Earth has no independently-evolved minds that I know of; all intelligent life is metazoans, and all metazoans are intelligent. This does show us, however, that intelligence is an evolutionary ratchet. Unlike other phenotypic traits, it doesn't disappear from any lines after evolving. That's remarkable, and relevant: Intelligence doesn't disappear. So we can strike off "universe of mindless plankton" from our list of moderately-probable fears.
Some metazoans live lives of extreme boredom. For instance, spiders, sea urchins, molluscs, most fish, maybe alligators. Others suffer physically from boredom: parrots, humans, dogs, cats. What distinguishes these two categories?
Animals that don't become bored are generally small, small-brained, have low metabolisms, short lifespans, a large number of offspring, and live in a very narrow range of environmental conditions. Animals that become bored are just the opposite. There are exceptions: fish and alligators have long lifespans, and alligators are large. But we can see how these traits conspire to produce an organism that can afford to be bored:
Small-brained, short lifespan, large number of offspring, narrow range of environmental conditions: These are all conditions under which it is better for the species to adapt to the environment by selection or by environment-directed development than by learning. Insects and nematodes can't learn much except via selection; their brains appear to have identical neuron number and wiring within a species. Alligator brains weigh about 8 grams.
Low metabolism merely correlates with low activity, which is how I identified most of these organisms, equating "not moving" with "not minding boredom." Small correlates with short lifespan and small-brained.

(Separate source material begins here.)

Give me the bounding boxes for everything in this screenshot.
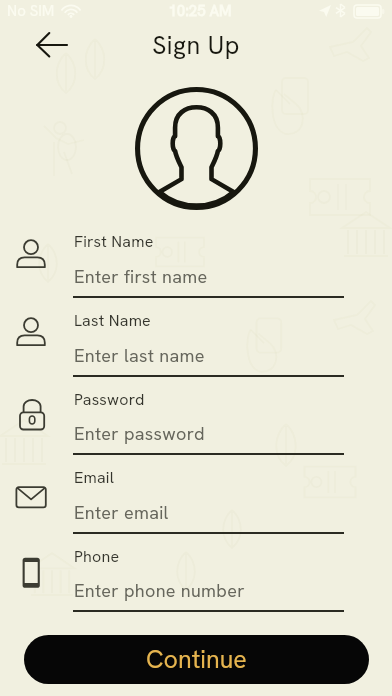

These things require learning: long lifespan, a changing environment, and minimizing reproduction time. If an organism will need to compete in a changing environment or across many different environments, as birds and mammals do, they'll need to learn. If a mother's knowledge is encoded in a form that she can't transmit to her children, they'll need to learn.
This business of having children is difficult to translate to a world of AIs. But the business of adaptation is clear. Given that active, curious, intelligent, environment-transforming minds already exist, and given continued competition, only minds that can adapt to rapid change will be able to remain powerful. So we can also strike "world dominated by beings who build paperclips" off our list of fears, provided those conditions are maintained. All we need do is ensure continued competition. Intelligence will not de-evolve, and intelligence will keep the environment changing rapidly enough that constant learning will be necessary, and so will be boredom.

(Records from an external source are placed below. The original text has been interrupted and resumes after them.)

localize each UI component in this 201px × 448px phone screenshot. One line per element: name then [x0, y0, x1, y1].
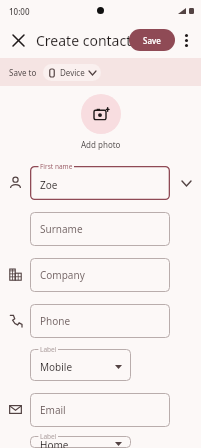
staticText: Mobile	[40, 360, 73, 374]
staticText: Create contact	[36, 31, 132, 50]
staticText: Company	[40, 268, 85, 282]
staticText: Email	[40, 403, 66, 417]
button[interactable]: Company	[30, 258, 170, 292]
button[interactable]: Label	[30, 436, 131, 448]
staticText: First name	[40, 162, 73, 171]
button[interactable]: Close	[6, 28, 30, 52]
button[interactable]: Save	[129, 29, 175, 51]
staticText: Save to	[9, 67, 37, 78]
staticText: Label	[40, 432, 57, 441]
staticText: Save	[143, 35, 161, 46]
staticText: Zoe	[40, 178, 58, 192]
staticText: 10:00	[9, 6, 30, 17]
button[interactable]: First name	[30, 166, 170, 200]
button[interactable]: Phone	[30, 304, 170, 338]
button[interactable]: Email	[30, 393, 170, 427]
staticText: Phone	[40, 314, 71, 328]
staticText: Add photo	[81, 139, 121, 150]
button[interactable]: Surname	[30, 212, 170, 246]
staticText: Surname	[40, 222, 83, 236]
button[interactable]: More options	[175, 29, 197, 51]
button[interactable]: Label	[30, 349, 131, 381]
staticText: Label	[40, 345, 57, 354]
staticText: Device	[60, 67, 85, 78]
button[interactable]: Device	[43, 64, 101, 81]
staticText: Home	[40, 438, 69, 448]
button[interactable]: Add photo	[0, 94, 201, 150]
button[interactable]: Expand name fields	[177, 174, 195, 192]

The space of possible minds is large. The space of possible evolved minds is much smaller. The space of possible minds co-evolved with competition is much smaller than that. The space X of possible co-evolved minds capable of dominating the human race is much smaller than that.
Let Y = the set of value systems that might be produced from trying to enumerate human "final" values and put them in a utility function which will be evaluated by a single symbolic logic engine, incorporating all types of values above the level of the gene (body, mind, conscious mind, kin group, social group, for starters), with context-free set-membership functions that classify percepts into a finite set of atomic symbols prior to considering the context those symbols will be used in, and that will be designed to prevent final values from changing. I take that as roughly Eliezer's approach.
Let f(Z) be a function over sets of possible value systems, which tells how many of them are not repugnant to us.
My estimation is that f(X) / |X| >> f(Y) / |Y|. Therefore, the best approach is not to try to enumerate human final values and code them into an AI, but to study how co-evolution works, and what conditions give rise to the phenomena we value such as intelligence, consciousness, curiosity, and affection. Then try to direct the future to stay within those conditions.